[SystemSafety] "Reliability" culture versus "safety" culture

From: Peter Bernard Ladkin < >
Date: Mon, 29 Jul 2013 14:37:32 +0200

As a few of you know, I have recently been involved in what appears to be a technical-culture clash, between "reliability" and "safety" engineers, which has led/leads to organisational problems, for example the scope of technical standards. Some suspect that such a culture clash is moderately rigid. I would like to figure out as many specific technical differences as I can. It is moderately important to me that the expression of such differences attain universal assent (that is, from both cultures as well as any others....)

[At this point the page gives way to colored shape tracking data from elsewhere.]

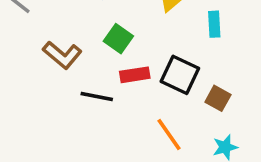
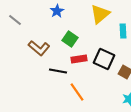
orange line: (169, 135) -> (77, 92), moved

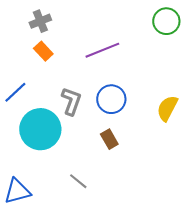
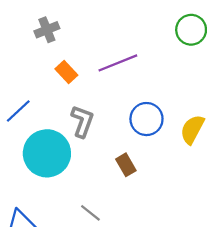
orange rectangle: (43, 51) -> (66, 72), moved
blue circle: (111, 99) -> (146, 119), moved

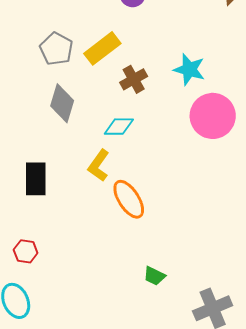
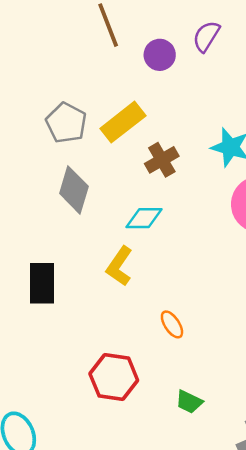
orange ellipse: (129, 199) -> (172, 324), moved, size x0.6
red hexagon: (26, 251) -> (114, 377), moved, size x1.6

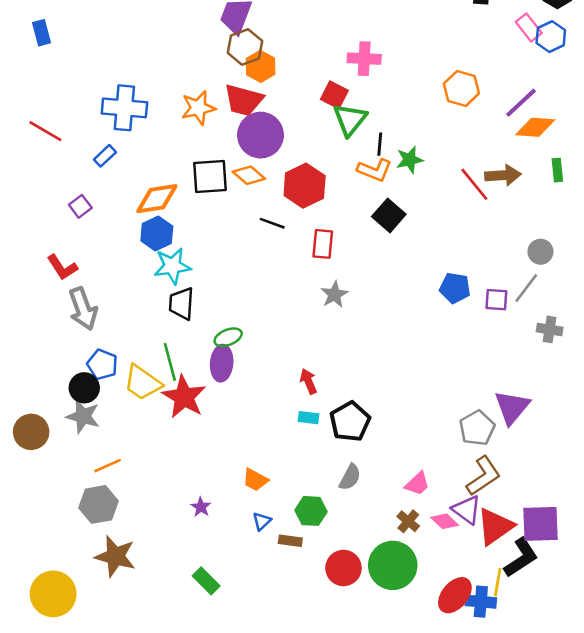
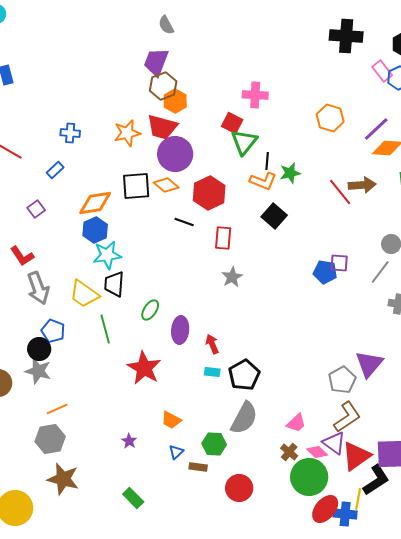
blue cross: (124, 108) -> (70, 133), size x0.6
purple square: (496, 300) -> (339, 263), moved
green ellipse: (228, 337) -> (150, 310), turned -35
purple ellipse: (222, 363) -> (180, 330), moved
yellow trapezoid: (143, 383) -> (84, 294), moved
red star: (184, 397) -> (144, 368), moved
gray semicircle: (350, 477) -> (244, 418), size x1.6
green circle: (393, 565) -> (309, 477), moved

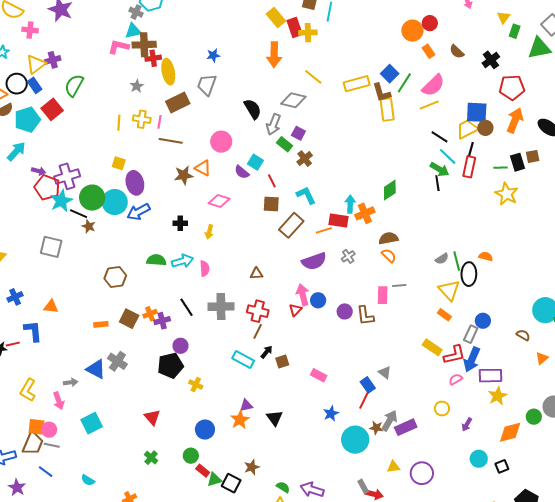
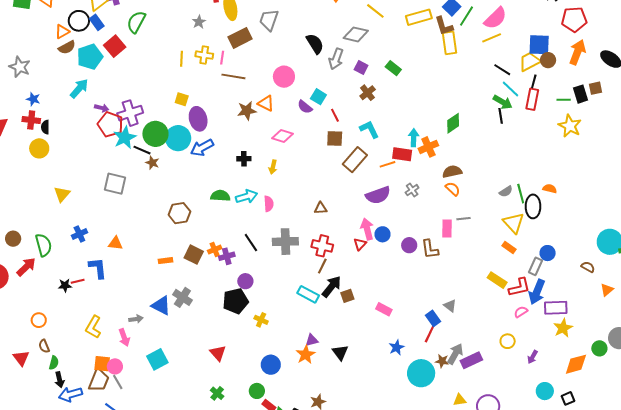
green rectangle: (285, 144) -> (393, 68), moved
black arrow: (267, 352) -> (332, 287), size x1.6
gray line: (52, 445) -> (118, 382), turned 49

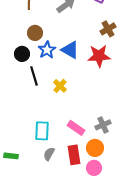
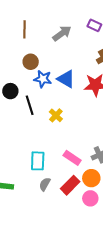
blue star: (47, 50) -> (43, 79), turned -30
black circle: (22, 54) -> (10, 91), moved
red rectangle: (74, 155) -> (70, 185), turned 54

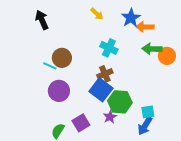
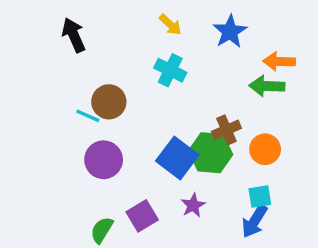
orange arrow: (145, 27) -> (279, 61), moved
cyan cross: (109, 48) -> (170, 70), moved
orange circle: (167, 56) -> (265, 149), moved
brown cross: (105, 74) -> (226, 130), moved
green hexagon: (120, 102) -> (211, 153), moved

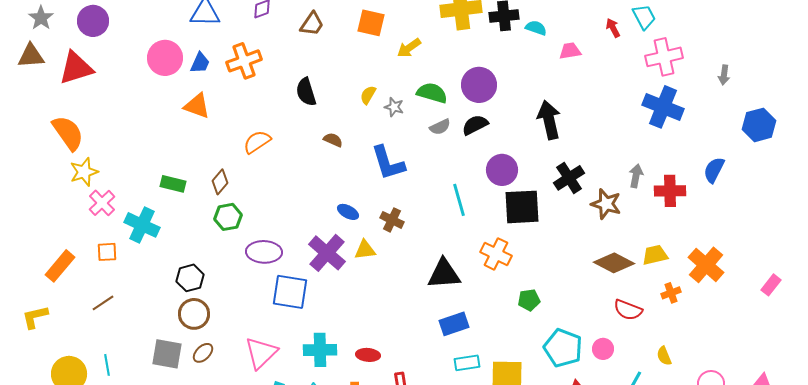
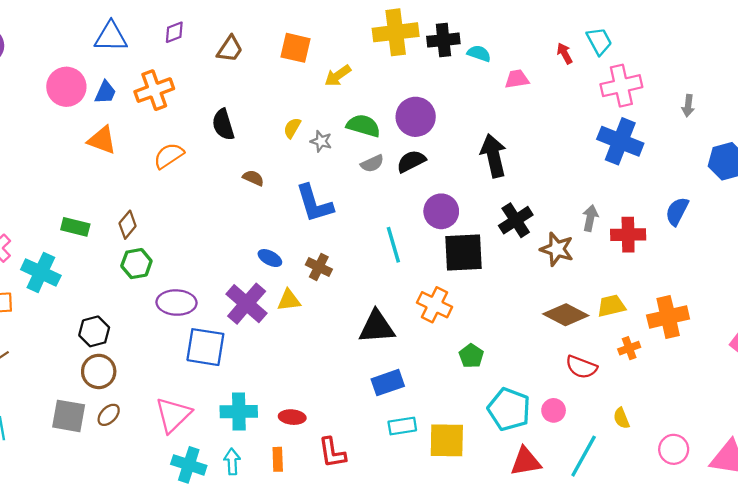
orange semicircle: (257, 142) -> (169, 156), moved
orange cross: (706, 265) -> (668, 317), turned 36
green pentagon: (529, 300) -> (471, 356), turned -30

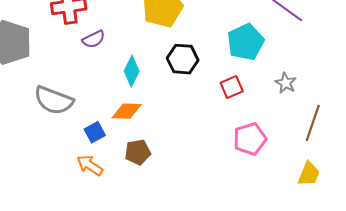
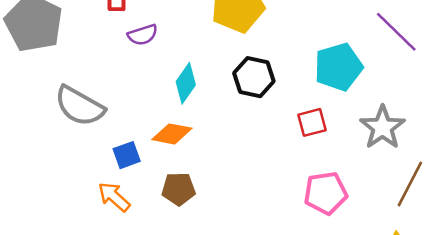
gray star: (286, 83) -> (382, 127), size x1.6

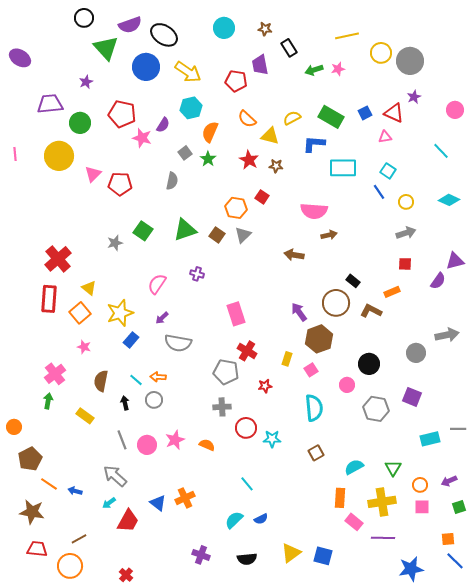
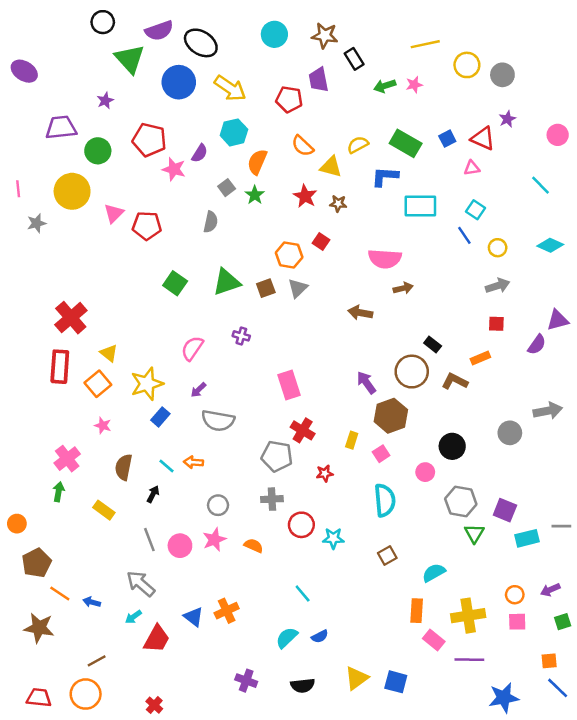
brown star: (265, 29) -> (325, 36), size x1.5
gray circle: (410, 61) -> (502, 75), size x0.7
brown square: (217, 235) -> (266, 288), turned 35
gray star: (115, 243) -> (37, 223), moved
purple square: (412, 397) -> (505, 510), moved
gray circle: (154, 400) -> (218, 505), moved
black arrow: (125, 403) -> (153, 494), turned 40
green triangle: (393, 468) -> (474, 533), moved
red trapezoid: (37, 549) -> (39, 698), moved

Here are some I know about already.

  1. Root Cause Analysis. Reliability people set store by methods such as Five-Why's, and Fishbone Diagrams, which people analysing accidents or serious incidents consider hopelessly inadequate (in Nancy's word, "silly").
  2. Root Cause Analysis. Reliability people often look to identify "the" root cause of a quality problem, and many methods are geared to identifying "the" root cause. Accident analysts are (usually) adamant that there is hardly ever (in the words of many, "never") just *one* cause which can be called root.
  3. FMEA. There are considerable questions with today's complex systems of how to calculate maintenance cycles. Even a military road vehicle nowadays can be considered a "system of systems", in that the system-subsystem hierarchy is quite deep. Calculating maintenance cycles requires obtaining some idea of MTBFs of components. Components may be simple, or line-replacable units, or units that require shop maintenance. Physical components may or may not correspond to functional blocks (there is a notation, Functional Block Diagrams or FBDs, which is widely used). There are ways of calculating MTBFs and maintenance procedures for components hierarchically arranged in FBDs. They may well work well enough for the control of complexity to determine the requirements for regular maintenance.

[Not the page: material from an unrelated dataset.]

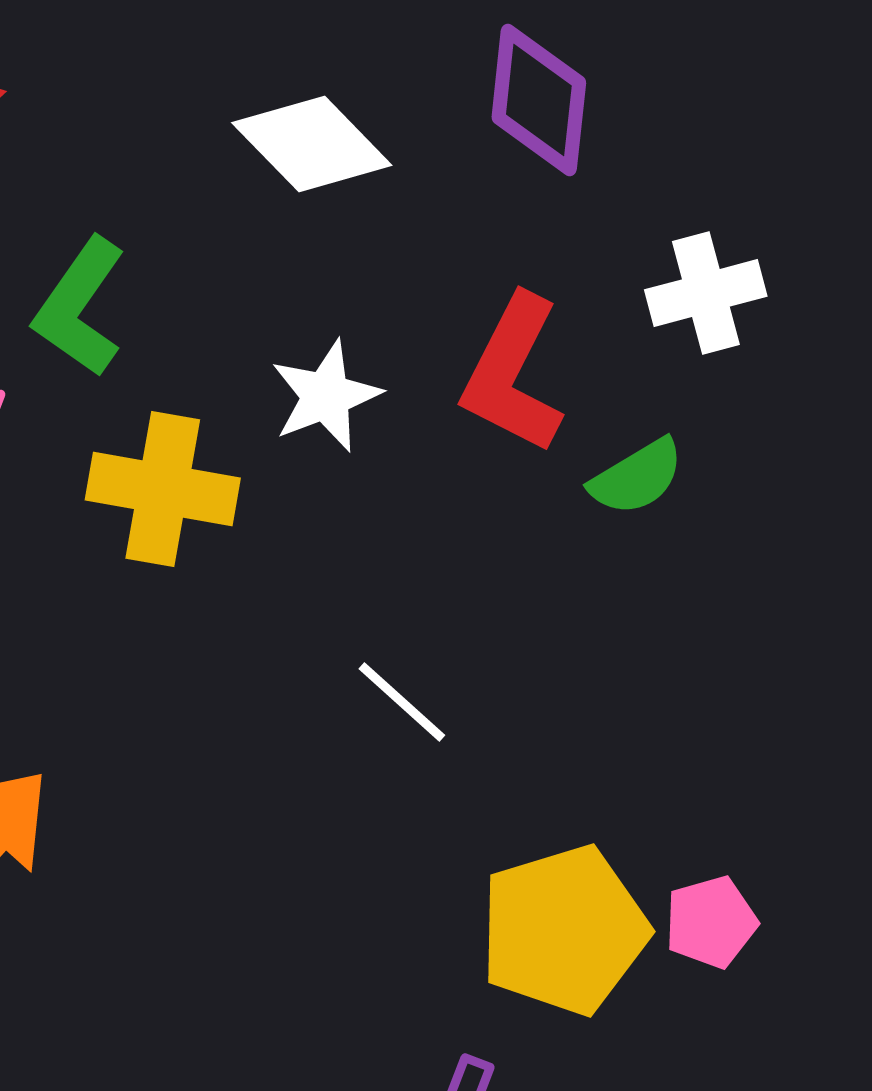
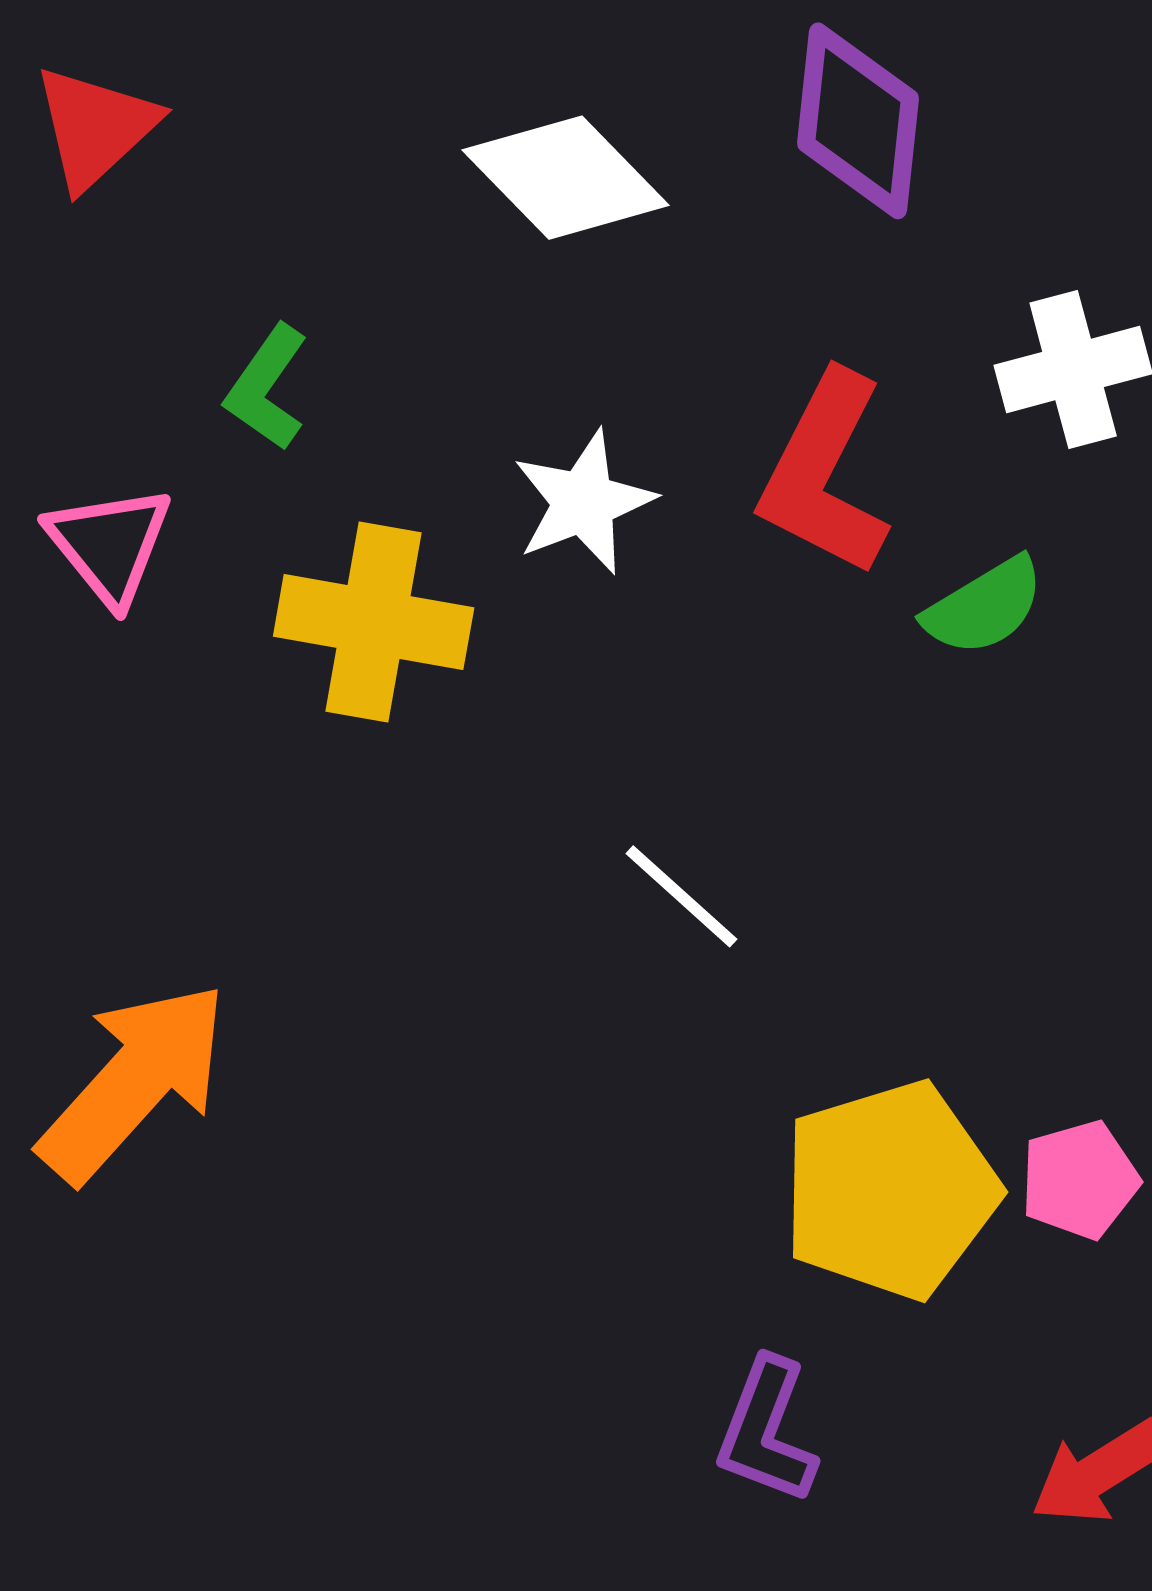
green L-shape: (80, 307) -> (267, 388), size x0.7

However, if functional failures contribute to hazards, these methods, which are approximate, do not appear to work well for assessing the likelihoods of hazards arising. (This is true even for those hazards which arise exclusively as a result of failures.)

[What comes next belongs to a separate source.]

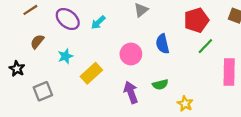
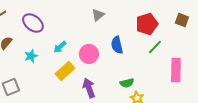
cyan arrow: (98, 22) -> (60, 47), moved
yellow rectangle: (91, 73) -> (65, 71), moved
green semicircle: (160, 84) -> (127, 83), moved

4. FMEA. People who work with FMEA for reliability goals are not so concerned with completeness. Indeed, I have had reliability-FMEA experts dismiss the subject when I brought it up, claiming it to be "impossible". However, people who use FMEA for the analysis of failures of safety-relevant systems and their hazards must be very concerned, as a matter of due diligence, that their analyses (their listing of failure modes) as far as possible leave nothing out (in other words, that they are as complete as possible).

5. Testing. Safety people generally know (or can be presumed to know) of the work which tells them that assessing software-based systems for high reliability through testing cannot practically be accomplished, if the desired reliability is higher than one error in 10,000 to 100,000 operational hours (e.g., Littlewood/Strigini, Butler/Finelli, both 1993).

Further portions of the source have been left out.